Consul exec is a whole lot of fun.

I’ve been setting up a Consul cluster lately and am pretty excited about the possibilities with consul exec

consul exec allows you to do things like this:

consul exec -node {node-name} chef-client

You can also target a service:

consul exec -service haproxy service haproxy restart
i-f6b46b1a:  * Restarting haproxy haproxy
i-f6b46b1a:    ...done.
==> i-f6b46b1a: finished with exit code 0
i-24dae4c9:  * Restarting haproxy haproxy
i-24dae4c9:    ...done.
==> i-24dae4c9: finished with exit code 0
i-78f37694:  * Restarting haproxy haproxy
i-78f37694:    ...done.
==> i-78f37694: finished with exit code 0
3 / 3 node(s) completed / acknowledged

No ssh keys. No Capistrano timeouts. No static role and services mappings that may be out of date that very second. No muss and no fuss.

Serf - one of the technologies that underlies Consul - used to have the concept of a ‘role’. We’ve been able to approximate these roles with Consul tags to get a similar effect.

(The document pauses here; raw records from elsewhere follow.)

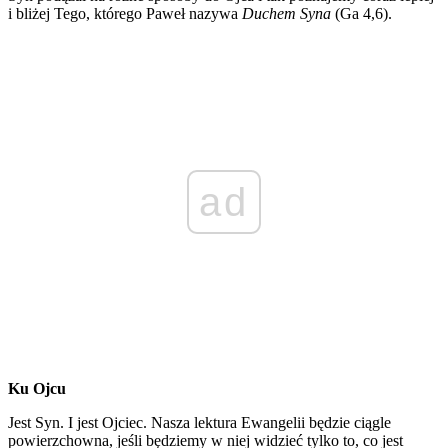
i bliżej Tego, którego Paweł nazywa
Duchem Syna
(Ga 4,6).
ad
Ku Ojcu
Jest Syn. I jest Ojciec. Nasza lektura Ewangelii będzie ciągle
powierzchowna, jeśli będziemy w niej widzieć tylko to, co jest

To do that, we’ve added a generic service to each node in the cluster and have tagged the node with its chef roles and some other metadata:

  "service": {
    "name": "demoservice",
    "tags": [
    "check": {
      "interval": "60s",
      "script": "/bin/true"

Now each node in the cluster, even ones that don’t have a specific entry in the service catalog, have the ability to have commands run against them:

consul exec -service demoservice -tag az:us-east-1c {insert-command-here}

consul exec -service demoservice -tag haproxy {insert-command-here}

consul exec -service demoservice -tag backend {insert-command-here}

Each node runs a service check every 60 seconds - we chose something simple that will always report true.

consul exec is also really fast. Running w across a several hundred node cluster takes approximately 5 seconds with consul exec - running it with our legacy automation tool takes about 90 seconds in comparison.

I’m not sure if we’re going to use it yet, but the possibilities with consul exec look pretty exciting to me.

NOTE: There are some legitimate security concerns with consul exec - right now it’s pretty open - but they’re looking at adding ACLs to it. It can also be completely disabled with disable_remote_exec - that may fit your risk profile until it’s been tightened up a bit more.